Der am 14. November unerwartet verstorbene Franz Xaver Ohnesorg hatte monatelang am Programm für ein Galakonzert in der Essener Philharmonie gearbeitet, in dem er seine 28 Jahre währende Intendanz des Klavier-Festivals Ruhr an die Kulturmanagerin Katrin Zagrosek übergeben wollte. Nun wurde das Konzert am 25. November zu einem vierstündigen Abschied, bei dem sich – man muss es so abgedroschen sagen und steht doch bewundernd davor – Weltstars die Klinke in die Hand gaben: Anne-Sophie Mutter, Martha Argerich, Lang Lang, das wunderbare Klavierduo Tal & Groethuysen, Renaud Capuçon, die Sänger Michael Nagy und der fantastische Christoph Prégardien, Joseph Moog sowie Michael Barenboim mit einer Reihe junger Musikerinnen und Musikern des West-Eastern Divan Orchestra. Das Orchester setzt sich bekanntlich aus jüdischen und palästinensischen Musikern zusammen. Ihm sollte der Erlös des Abends gespendet werden, womit alle einverstanden sind. Katrin Zagrosek versprach eine fünfstellige Summe, wurde dann aber hinter der Bühne offenbar gezwungen, noch einmal und ungeplant das Mikrophon zu ergreifen, um zu versichern, dass dem Orchester nicht nur die Opfer des Hamas-Terrors zu Herzen gehen, sondern auch die Opfer unter der Zivilbevölkerung im Gaza-Streifen. Ein Ja, kein Aber.

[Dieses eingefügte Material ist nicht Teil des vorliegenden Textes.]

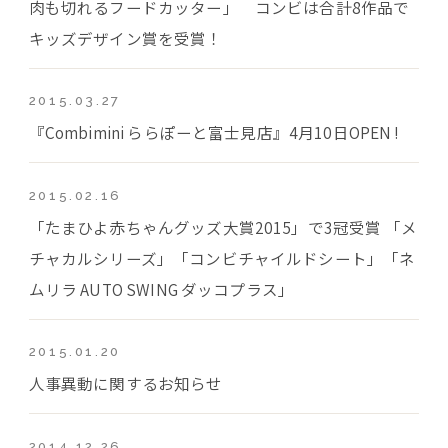
肉も切れるフードカッター」 コンビは合計8作品で
キッズデザイン賞を受賞！
2015.03.27
『Combimini ららぽーと富士見店』4月10日OPEN !
2015.02.16
「たまひよ赤ちゃんグッズ大賞2015」で3冠受賞 「メ
チャカルシリーズ」「コンビチャイルドシート」「ネ
ムリラ AUTO SWING ダッコプラス」
2015.01.20
人事異動に関するお知らせ
2014.12.26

Musikalisch genossen am 25. November all jene das Programm, die zufrieden sind, wenn kein Stück jünger als 100 Jahre alt ist. Ganz vorne, seit über sechs Jahrzehnten: Martha Argerich, die mit großer Zärtlichkeit und feenhafter Leichtigkeit gemeinsam mit ihren Duopartnern musizierte: mit Capuçon Schumanns a-Moll-Sonate und mit Sergio Tiempo Ravels „Ma Mère l’Oye“. Yaara Tal und Andreas Groethuysen spielten eine traumverlorene Schubert-Fantasie (D 940). Und nach den exzentrischen, aber spannenden Lang-Lang-Variationen zugunsten eines nicht weiter benannten Herrn Goldberg sprang das Publikum der nach allen Seiten und Rängen voll besetzten Philharmonie aus seinen Sitzen.

Köln: Sonoro Quartett
Hat jemand mit dem Fuß aufgestampft?

Beim Sonoro Quartett beginne ich mit der Zugabe: dem „zweiten Satz“ aus dem 8. Streichquartett von Dmitri Schostakowitsch. Die Primaria und ihre drei Mitmusiker toben die Noten hervor, als ginge es ihnen an den Kragen. Und erkennt man den jüdischen Zungenschlag in Schostakowitschs Melodik, dann verwandelt sich ein Brausen wie dieses in einen einzigen Aufschrei. (Ähnlich ergeht es mir mit Chaya Czernowins neuer Ensemble-Komposition „Seltene Erden“, die ich am 28. November bei Wien modern mit dem Klangforum Wien unter Johannes Kalitzke höre: ein starkes, ja beängstigendes Werk. In beiden Fällen versenken sich die grausamen Bilder und Nachrichten aus dem Nahen Osten in Musik.) Das junge belgische Quartett gastiert auf Vorschlag des Bozard im Rahmen der verdienstvollen Reihe „Rising Stars“ am 26. November in der Kölner Philharmonie. Die Reihe ist eine Initiative von 21 europäischen Konzerthäusern, der ECHO, und erlaubt immer wieder die Bekanntschaft mit fantastischem Nachwuchs. Das Quartett spielt – neben einem leichtgewichtigen Vierminüter der aus Sri Lanka stammenden Komponistin Vinthya Perinpanathan und einem flirrenden „Tsunami“ ihrer belgischen Kollegin Annelies van Parys – zwei Schwergewichte aus der Quartettgeschichte: Bartóks Fünftes Quartett und Beethovens Drittes „Rasumowsky“. Spinnwebfeins Pianissimo unterstreicht den formalen Wagemut Beethovens, andernorts wütet pure Energie. Hat Sarah Jégou-Sagemann da nicht eben mit dem Fuß aufgestampft? Die betagten Damen in der Reihe hinter mir werden keine großen Bartók-Fans mehr, aber sie reden lange über die Musik. Ziel erreicht.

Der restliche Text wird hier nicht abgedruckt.